## Source material

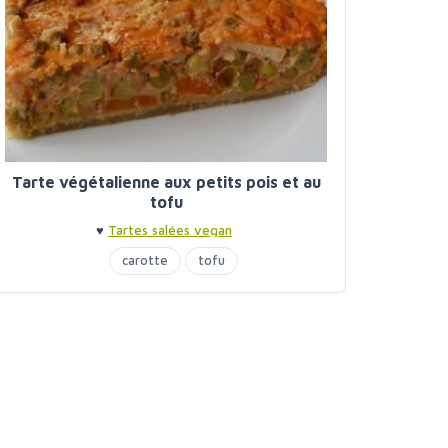
Tarte végétalienne aux petits pois et au
tofu
♥
Tartes salées vegan
carotte
tofu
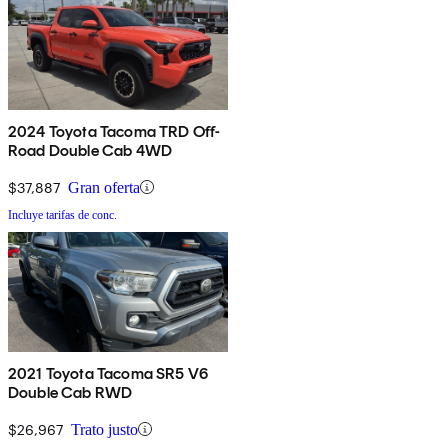
2024 Toyota Tacoma TRD Off-
Road Double Cab 4WD
$37,887
Gran oferta
Incluye tarifas de conc.
2021 Toyota Tacoma SR5 V6
Double Cab RWD
$26,967
Trato justo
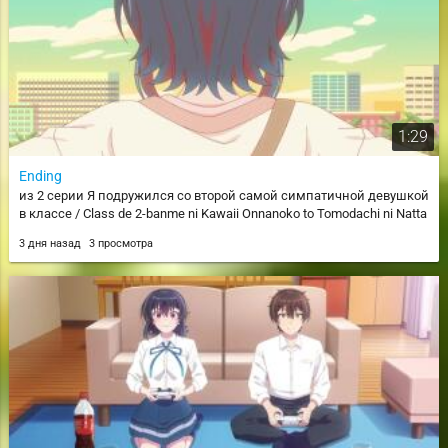
1:29
Ending
из 2 серии Я подружился со второй самой симпатичной девушкой
в классе / Class de 2-banme ni Kawaii Onnanoko to Tomodachi ni Natta
3 дня назад
3 просмотра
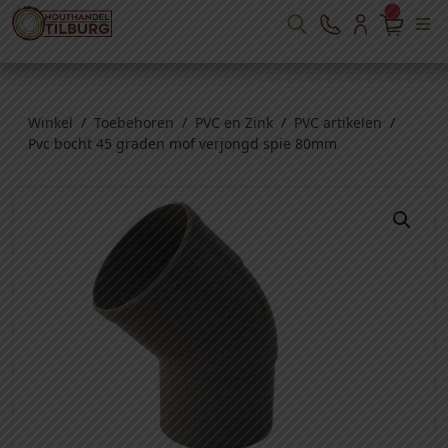
Winkel
/
Toebehoren
/
PVC en Zink
/
PVC artikelen
/
Pvc bocht 45 graden mof verjongd spie 80mm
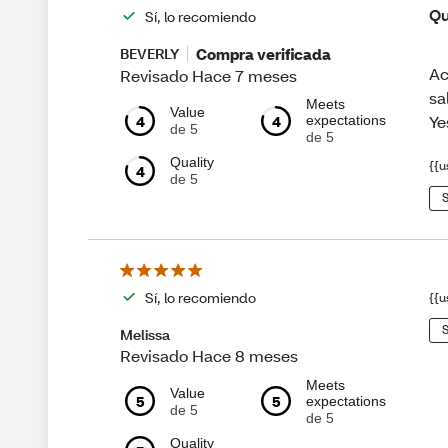
Qu
Sí, lo recomiendo
Compra verificada
BEVERLY
Ac
Revisado Hace 7 meses
sa
Meets
Value
4
4
Ye
expectations
de 5
de 5
Quality
{{u
4
de 5
S
Sí, lo recomiendo
{{u
S
Melissa
Revisado Hace 8 meses
Meets
Value
5
5
expectations
de 5
de 5
Quality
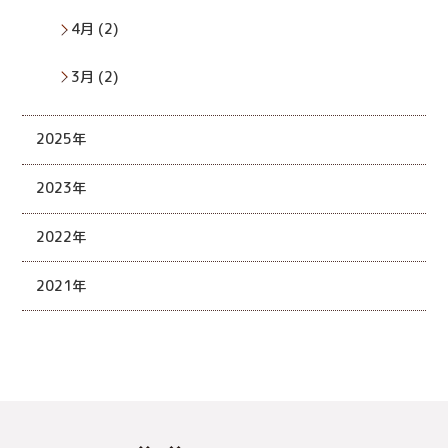
4月 (2)
3月 (2)
2025年
2023年
2022年
2021年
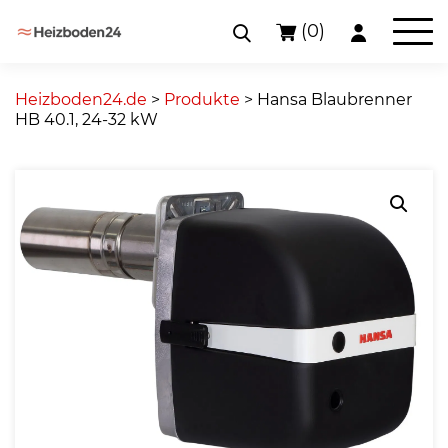
(0)
Skip
to
Heizboden24.de
>
Produkte
>
Hansa Blaubrenner
content
HB 40.1, 24-32 kW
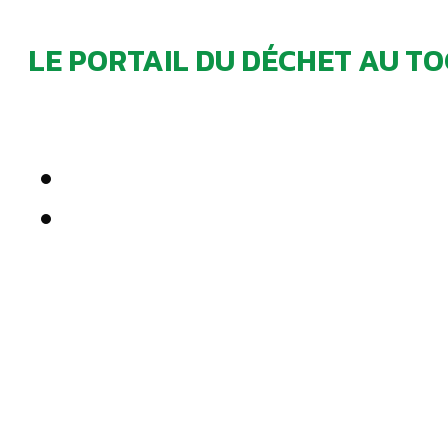
LE PORTAIL DU DÉCHET AU TO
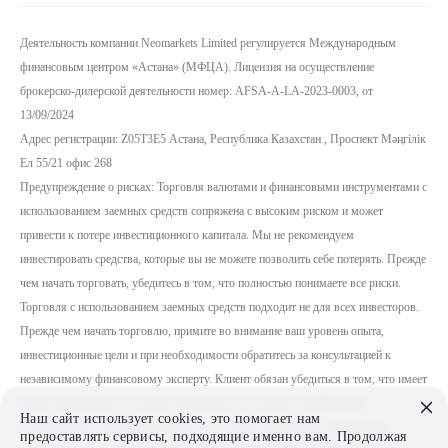
Деятельность компании Neomarkets Limited регулируется Международным
финансовым центром «Астана» (МФЦА). Лицензия на осуществление
брокерско-дилерской деятельности номер:
AFSA-A-LA-2023-0003, от
13/09/2024
Адрес регистрации: Z05T3E5 Астана, Республика Казахстан , Проспект Мәңгілік
Ел 55/21 офис 268
Предупреждение о рисках: Торговля валютами и финансовыми инструментами с
использованием заемных средств сопряжена с высоким риском и может
привести к потере инвестиционного капитала. Мы не рекомендуем
инвестировать средства, которые вы не можете позволить себе потерять. Прежде
чем начать торговать, убедитесь в том, что полностью понимаете все риски.
Торговля с использованием заемных средств подходит не для всех инвесторов.
Прежде чем начать торговлю, примите во внимание ваш уровень опыта,
инвестиционные цели и при необходимости обратитесь за консультацией к
независимому финансовому эксперту. Клиент обязан убедиться в том, что имеет
право пользоваться услугами Neomarkets Ltd, исходя из требований,
Наш сайт использует cookies, это помогает нам
установленных законодательством в его стране проживания. Пожалуйста,
предоставлять сервисы, подходящие именно вам. Продолжая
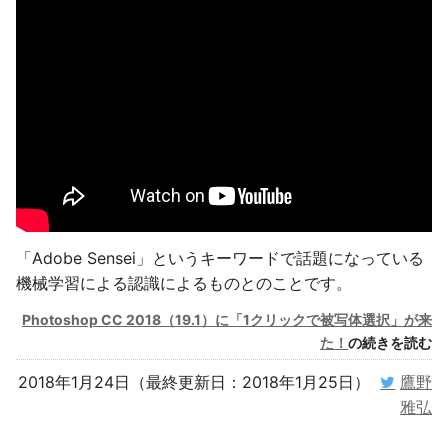
「Adobe Sensei」というキーワードで話題になっている
機械学習による認識によるものとのことです。
Photoshop CC 2018（19.1）に「1クリックで被写体選択」が来
た！
の続きを読む
2018年1月24日（最終更新日：2018年1月25日）
鷹野
雅弘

## Your goal
Leave out the pictures. Transcribe only the lines above, from the first through the one that contains "Лицензия на осуществление".

## Exercise response
Tarte végétalienne aux petits pois et au
tofu
♥
Tartes salées vegan
carotte
tofu
2024 Toyota Tacoma TRD Off-
Road Double Cab 4WD
$37,887
Gran oferta
Incluye tarifas de conc.
2021 Toyota Tacoma SR5 V6
Double Cab RWD
$26,967
Trato justo
1:29
Ending
из 2 серии Я подружился со второй самой симпатичной девушкой
в классе / Class de 2-banme ni Kawaii Onnanoko to Tomodachi ni Natta
3 дня назад
3 просмотра
Winkel
/
Toebehoren
/
PVC en Zink
/
PVC artikelen
/
Pvc bocht 45 graden mof verjongd spie 80mm
Qu
Sí, lo recomiendo
Compra verificada
BEVERLY
Ac
Revisado Hace 7 meses
sa
Meets
Value
4
4
Ye
expectations
de 5
de 5
Quality
{{u
4
de 5
S
Sí, lo recomiendo
{{u
S
Melissa
Revisado Hace 8 meses
Meets
Value
5
5
expectations
de 5
de 5
Quality
4月 (2)
3月 (2)
2025年
2023年
2022年
2021年
(0)
Skip
to
Heizboden24.de
>
Produkte
>
Hansa Blaubrenner
content
HB 40.1, 24-32 kW
LE PORTAIL DU DÉCHET AU TO
Деятельность компании Neomarkets Limited регулируется Международным
финансовым центром «Астана» (МФЦА). Лицензия на осуществление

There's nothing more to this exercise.